▸ **WORK ITEM**:
Tally the lines below that contain "termes". The number is the whole answer.

Data items:
┄┄┄┄┄┄┄┄┄┄┄┄┄┄┄┄┄┄┄┄

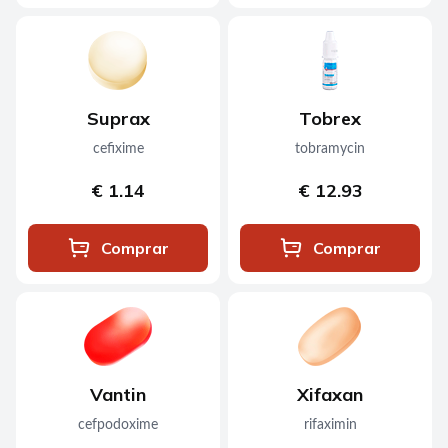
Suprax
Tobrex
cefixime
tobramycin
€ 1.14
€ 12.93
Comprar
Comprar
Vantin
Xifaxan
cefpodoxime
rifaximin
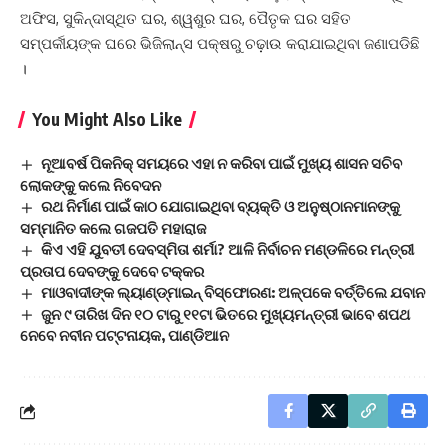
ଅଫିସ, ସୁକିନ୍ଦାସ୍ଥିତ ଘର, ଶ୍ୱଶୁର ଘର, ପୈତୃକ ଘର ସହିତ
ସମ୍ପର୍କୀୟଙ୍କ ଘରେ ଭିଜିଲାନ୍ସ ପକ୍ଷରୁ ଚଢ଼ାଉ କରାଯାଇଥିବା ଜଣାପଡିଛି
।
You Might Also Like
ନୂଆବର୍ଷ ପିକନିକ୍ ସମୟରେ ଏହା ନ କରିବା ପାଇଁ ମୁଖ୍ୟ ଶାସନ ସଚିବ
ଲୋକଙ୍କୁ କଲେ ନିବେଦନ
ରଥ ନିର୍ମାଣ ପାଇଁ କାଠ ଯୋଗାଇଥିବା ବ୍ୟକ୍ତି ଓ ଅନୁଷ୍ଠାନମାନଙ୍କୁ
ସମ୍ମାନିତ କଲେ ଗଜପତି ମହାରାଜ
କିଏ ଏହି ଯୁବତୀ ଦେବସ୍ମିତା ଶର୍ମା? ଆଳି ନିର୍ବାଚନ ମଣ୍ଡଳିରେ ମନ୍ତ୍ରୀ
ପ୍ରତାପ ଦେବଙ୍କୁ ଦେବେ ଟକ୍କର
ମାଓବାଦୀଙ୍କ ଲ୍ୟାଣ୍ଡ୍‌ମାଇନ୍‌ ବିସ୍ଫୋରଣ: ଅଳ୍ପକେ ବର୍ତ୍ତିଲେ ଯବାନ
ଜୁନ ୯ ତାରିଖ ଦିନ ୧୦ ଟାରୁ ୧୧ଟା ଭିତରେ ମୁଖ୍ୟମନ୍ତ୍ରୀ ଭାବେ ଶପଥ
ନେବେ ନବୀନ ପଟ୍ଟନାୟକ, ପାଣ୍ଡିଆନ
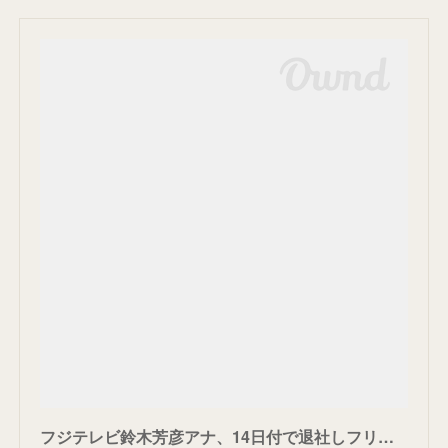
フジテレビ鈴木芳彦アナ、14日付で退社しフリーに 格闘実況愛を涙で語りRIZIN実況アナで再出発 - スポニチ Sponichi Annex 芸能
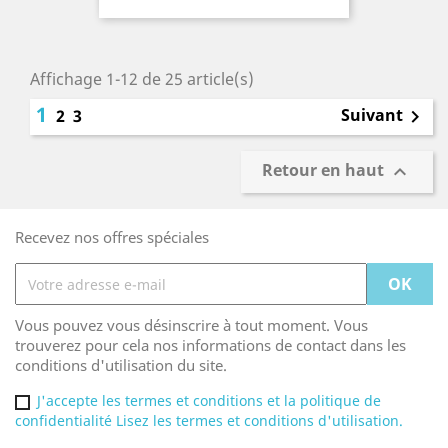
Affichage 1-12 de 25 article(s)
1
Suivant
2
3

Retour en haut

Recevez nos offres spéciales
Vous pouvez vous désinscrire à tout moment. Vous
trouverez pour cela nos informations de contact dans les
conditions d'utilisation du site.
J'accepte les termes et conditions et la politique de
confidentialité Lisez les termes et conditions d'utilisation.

┄┄┄┄┄┄┄┄┄┄┄┄┄┄┄┄┄┄┄┄

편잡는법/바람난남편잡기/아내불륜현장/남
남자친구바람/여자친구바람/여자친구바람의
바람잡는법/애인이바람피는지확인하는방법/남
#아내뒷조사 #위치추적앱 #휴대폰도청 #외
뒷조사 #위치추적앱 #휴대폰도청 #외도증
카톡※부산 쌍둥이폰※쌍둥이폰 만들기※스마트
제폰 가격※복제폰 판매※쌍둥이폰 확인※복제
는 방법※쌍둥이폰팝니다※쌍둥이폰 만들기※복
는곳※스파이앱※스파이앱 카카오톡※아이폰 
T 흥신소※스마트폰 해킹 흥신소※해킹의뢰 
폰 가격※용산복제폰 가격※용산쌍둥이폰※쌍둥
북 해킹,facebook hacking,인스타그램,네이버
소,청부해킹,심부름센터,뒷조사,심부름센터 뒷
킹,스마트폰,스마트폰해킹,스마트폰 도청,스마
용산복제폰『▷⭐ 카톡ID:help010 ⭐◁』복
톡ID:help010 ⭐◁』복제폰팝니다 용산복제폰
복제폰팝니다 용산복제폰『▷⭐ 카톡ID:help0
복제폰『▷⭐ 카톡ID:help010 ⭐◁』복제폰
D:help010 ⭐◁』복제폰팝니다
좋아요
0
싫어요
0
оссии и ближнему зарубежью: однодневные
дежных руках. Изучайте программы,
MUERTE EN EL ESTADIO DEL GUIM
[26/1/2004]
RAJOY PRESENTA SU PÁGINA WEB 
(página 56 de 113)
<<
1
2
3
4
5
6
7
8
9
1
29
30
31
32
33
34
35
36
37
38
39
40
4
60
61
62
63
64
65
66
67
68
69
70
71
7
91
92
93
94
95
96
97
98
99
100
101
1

┄┄┄┄┄┄┄┄┄┄┄┄┄┄┄┄┄┄┄┄

▸ **PROBLEM SOLUTION**:
2